The saying that the poor remain poor and the rich remain rich is beyond accessibility to money or resources. Social scientists have discovered another factor that affects wealth creation. The ‘psychology of scarcity’ as studied by professor Eldar Shafir Ph.D. and Sendhil Mullainathan, Ph.D. holds that decision-making is greatly affected by a person’s financial state. Poor people are said to be less efficient when making tough financial decisions. This theory changes the way class economics and poverty are studied. This psychology, however, doesn’t negate the fact that decision making can also be terrible with rich people. It simply holds that a poor person’s wrong decision has more and consequences, which is more felt because of their economic state.
What is the psychology of scarcity?
The psychology of scarcity holds the mind is less efficient when it lacks something. A person who doesn’t have time is most likely to make a wrong decision regarding time management, than someone who has time. However, it doesn’t mean people with time don’t make the same mistake. The caveat is that those without sufficient time are more likely to face dire consequences because time is more scarce.

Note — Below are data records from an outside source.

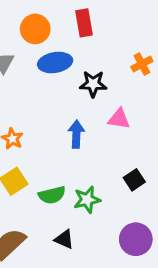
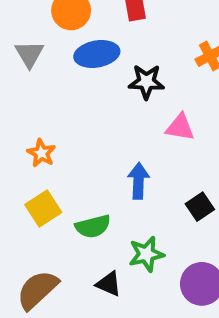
blue arrow: (76, 134) -> (138, 181), moved
green star: (87, 200) -> (146, 254), moved

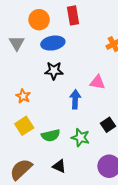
black star: (146, 82) -> (54, 71), moved
blue arrow: (138, 181) -> (75, 99), moved
green star: (146, 254) -> (80, 138), moved, turned 30

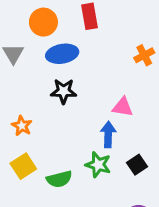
blue arrow: (75, 99) -> (108, 134), moved
green star: (80, 138) -> (98, 165), moved

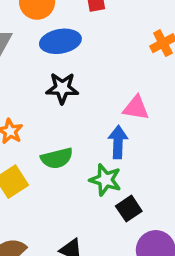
black square: (137, 165) -> (129, 209), moved
green semicircle: (59, 179) -> (57, 158), moved

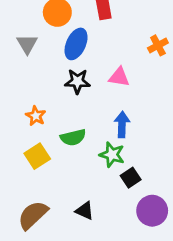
blue ellipse: (60, 41) -> (76, 44), turned -56
pink triangle: (136, 108) -> (119, 77), moved

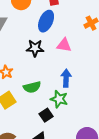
blue ellipse: (76, 44) -> (46, 21), moved
black square: (131, 178) -> (46, 115), moved

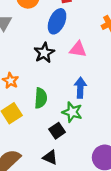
black star: (35, 48) -> (44, 53), turned -30
green semicircle: (32, 87) -> (41, 98), turned -72

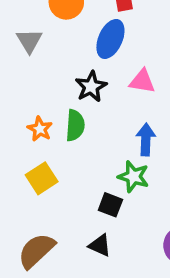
green semicircle: (41, 98) -> (75, 125), moved
black square: (57, 131) -> (110, 205), turned -35

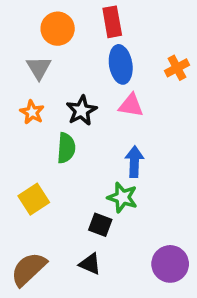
blue ellipse: (110, 39) -> (121, 64), moved, turned -33
gray triangle: (29, 41) -> (39, 68), moved
orange star: (40, 129) -> (32, 112), moved

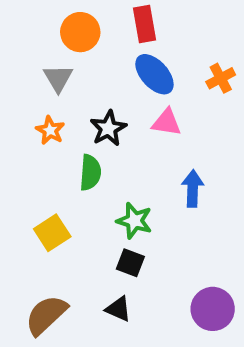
blue ellipse: (121, 64) -> (154, 74), turned -33
blue arrow: (134, 162) -> (193, 189), moved
green star: (122, 197) -> (134, 221), moved

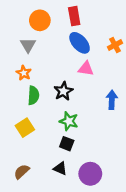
black star: (108, 128) -> (63, 91), moved
green semicircle: (90, 172) -> (33, 95), moved
blue arrow: (193, 189) -> (112, 100), moved
purple circle: (213, 309) -> (90, 174), moved
brown semicircle: (46, 315) -> (22, 172), size x0.7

This theory was tested on two groups of people who were all given different amounts of time to solve a puzzle. The rich group received 50 seconds, while the poor group, 15. However, half the group was given the option to borrow more time. The result of the experiment showed that those with time performed better at the game, as they were more relaxed, efficient, and hardly borrowed time. This same research also proved that the rich participants also made horrible decisions when they ran out of time, and had to borrow.
Given the same situations, both groups made similar decisions. The psychology of scarcity applies to everyone, and every quality and commodity.

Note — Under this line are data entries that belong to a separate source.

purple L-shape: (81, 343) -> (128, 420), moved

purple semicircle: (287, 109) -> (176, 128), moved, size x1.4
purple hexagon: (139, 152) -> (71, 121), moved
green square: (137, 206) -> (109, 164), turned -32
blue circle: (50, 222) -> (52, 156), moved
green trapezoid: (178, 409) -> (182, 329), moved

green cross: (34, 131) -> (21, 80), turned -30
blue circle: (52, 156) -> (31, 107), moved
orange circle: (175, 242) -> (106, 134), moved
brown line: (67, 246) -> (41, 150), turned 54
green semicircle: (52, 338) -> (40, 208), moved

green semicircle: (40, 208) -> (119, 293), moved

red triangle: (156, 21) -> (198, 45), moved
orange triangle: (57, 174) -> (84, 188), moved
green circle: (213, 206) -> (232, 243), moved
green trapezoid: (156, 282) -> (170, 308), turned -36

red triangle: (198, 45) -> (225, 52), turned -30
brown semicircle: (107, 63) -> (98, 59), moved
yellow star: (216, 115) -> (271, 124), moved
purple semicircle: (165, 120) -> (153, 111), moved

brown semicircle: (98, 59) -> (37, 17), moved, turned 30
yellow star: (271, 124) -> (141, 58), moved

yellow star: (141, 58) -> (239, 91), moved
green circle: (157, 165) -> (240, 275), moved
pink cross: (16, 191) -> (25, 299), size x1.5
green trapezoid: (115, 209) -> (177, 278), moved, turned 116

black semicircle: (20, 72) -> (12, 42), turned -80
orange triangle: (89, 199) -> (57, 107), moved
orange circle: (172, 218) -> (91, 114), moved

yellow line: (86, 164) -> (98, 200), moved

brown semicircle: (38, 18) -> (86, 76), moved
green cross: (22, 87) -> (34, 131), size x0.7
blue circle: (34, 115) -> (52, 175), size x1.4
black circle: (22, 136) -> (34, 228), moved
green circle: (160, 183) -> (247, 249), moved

Our mental bandwidth is usually preoccupied with our source of scarcity, depriving us of mental space to think of more pressing issues, some of which are sufficient to tackle our scarcity. But our mental bandwidth is limited, like a few data plans. This mental scarcity is what keeps most poor people from investing.
Poverty can only be eradicated through investment and wiser money decisions. However, most poor people focus entirely on their immediate scarcity, blinding them from some life-changing financial decisions. Those born into wealth hardly think about scarcity of food, so are usually preoccupied with more pressing issues. However, poor people will be more focused on immediate feeding and starvation that they take horrible jobs while giving up on million-dollar dreams.
The entire focus on a single problem, as stated, disrupts our cognitive abilities to actually think of preferable solutions. Hence, why many Americans take high-interest loans to solve an immediate problem. The caveat is the burdensome interest loans that take a lifetime to repay.
Dealing with the scarcity is simple yet tasking. To escape this prison, you need to relax and cut yourself some slack. Plan ahead and make sure your schedule isn’t always postponed, so you have time to think about other things.